Though the numbers are tentative, early indications are the initiative is working. Between July and December of last year, eye injuries declined 32 percent. Injuries caused by falls from ladders were down 17 percent.

During that same period, L&I nearly tripled the number of safety inspections and contacts it made with contractors. The program also has signed up about 100 residential wood framers who previously had not been been contributing to the workers' compensation fund.

The inspections also uncovered numerous small companies that owe L&I thousands of dollars in back insurance premiums. Working with area general contractors, L&I has moved to put two such Clark County companies - Framing Constructors LLC and Framing Systems LLC, both owned by Rick Reynolds - out of business.

To help in the effort, L&I is urging building trade associations and residential homebuilders to not do business with framers who aren't registered and don't contribute to the workers' compensation fund. One argument the agency is using to persuade general contractors to participate is that under state law, they ultimately are liable for unpaid workers' compensation premiums.

Contractors can verify a framer's status online by going to L&I's Web site. Once there, click on Specialty Compliance, and then scroll down to Contractor Premium Status Information and click on that. You can check on a contractor's status by either typing in the company's name or UBI number. Contractors also can check on a subcontractor by phoning L&I's office in Vancouver at 360-896-2304.
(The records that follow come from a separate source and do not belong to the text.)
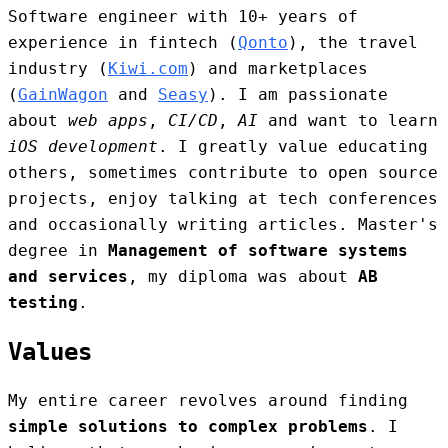
Software engineer with 10+ years of
experience in fintech (
Qonto
), the travel
industry (
Kiwi.com
) and marketplaces
(
GainWagon
and
Seasy
). I am passionate
about
web apps
,
CI/CD
,
AI
and want to learn
iOS development
. I greatly value educating
others, sometimes contribute to open source
projects, enjoy talking at tech conferences
and occasionally writing articles. Master's
degree in
Management of software systems
and services
, my diploma was about
AB
testing
.
Values
My entire career revolves around finding
simple solutions to complex problems
. I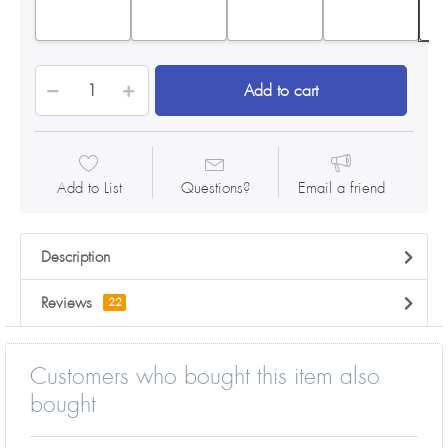
Add to cart
Add to List
Questions?
Email a friend
Description
Reviews
22
Customers who bought this item also
bought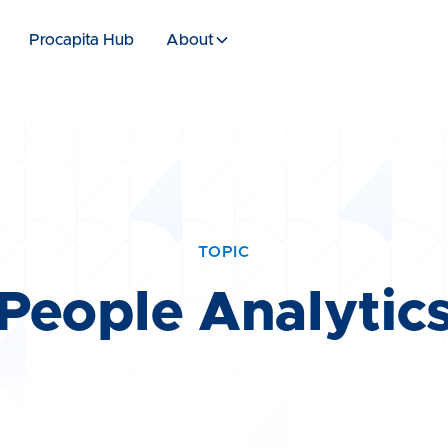
Procapita Hub
About
TOPIC
People Analytic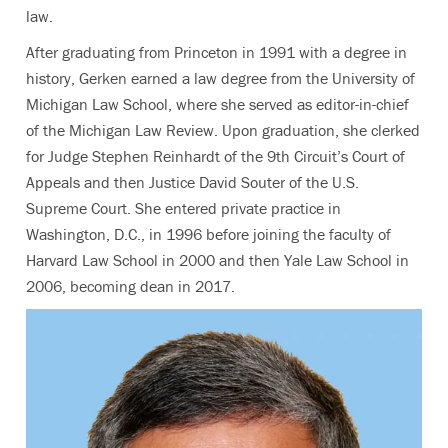
law.
After graduating from Princeton in 1991 with a degree in
history, Gerken earned a law degree from the University of
Michigan Law School, where she served as editor-in-chief
of the Michigan Law Review. Upon graduation, she clerked
for Judge Stephen Reinhardt of the 9th Circuit’s Court of
Appeals and then Justice David Souter of the U.S.
Supreme Court. She entered private practice in
Washington, D.C., in 1996 before joining the faculty of
Harvard Law School in 2000 and then Yale Law School in
2006, becoming dean in 2017.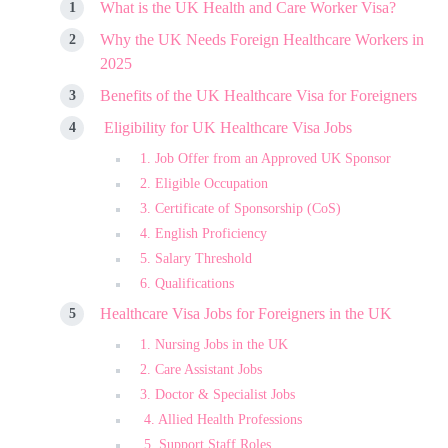
What is the UK Health and Care Worker Visa?
Why the UK Needs Foreign Healthcare Workers in
2025
Benefits of the UK Healthcare Visa for Foreigners
Eligibility for UK Healthcare Visa Jobs
1. Job Offer from an Approved UK Sponsor
2. Eligible Occupation
3. Certificate of Sponsorship (CoS)
4. English Proficiency
5. Salary Threshold
6. Qualifications
Healthcare Visa Jobs for Foreigners in the UK
1. Nursing Jobs in the UK
2. Care Assistant Jobs
3. Doctor & Specialist Jobs
4. Allied Health Professions
5. Support Staff Roles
Initially, the agency will focus its efforts in Clark County. Already it has increased safety inspections, and is writing up any residential construction project found not to be in compliance with state law. Throughout this spring and summer, the beefed-up inspection program will spread throughout the state.

"We want a level playing field, so that contractors who contribute to the fund and pay their fair share aren't at a financial disadvantage," said L&I Director Gary Moore. "Our goal isn't to cause unnecessary delays with our inspections. But we are determined to make this industry safer. And we are going to increase the number of framers who contribute to workers' compensation."

As a risk class, the building construction industry pays an average premium of $1.40 to the State Fund for every hour of work. Because of their poor safety record, and because so many residential wood framers avoid contributing to the fund, the premium for framers is nearly $1.98. And unlike many other trades in the construction industry, the premium for framers went up this year.

Labor & Industries manages the workers' compensation system in Washington. It oversees premium payments and benefits for about 160,000 employers and 1.8 million workers.

Over the past year, L&I has dramatically increased its pursuit of employers, workers and providers who commit fraud. Dozens of workers have received fraud orders to repay workers' compensation benefits they collected illegally. Some of those orders have been in excess of $400,000.

In one case, the owner of a hearing aid company went to jail for bilking L&I. And in the past few months, criminal charges were filed against a Brush Prairie couple for failing to pay employment taxes for the three businesses they own. That case is scheduled to go to trial in July in Clark County Superior Court.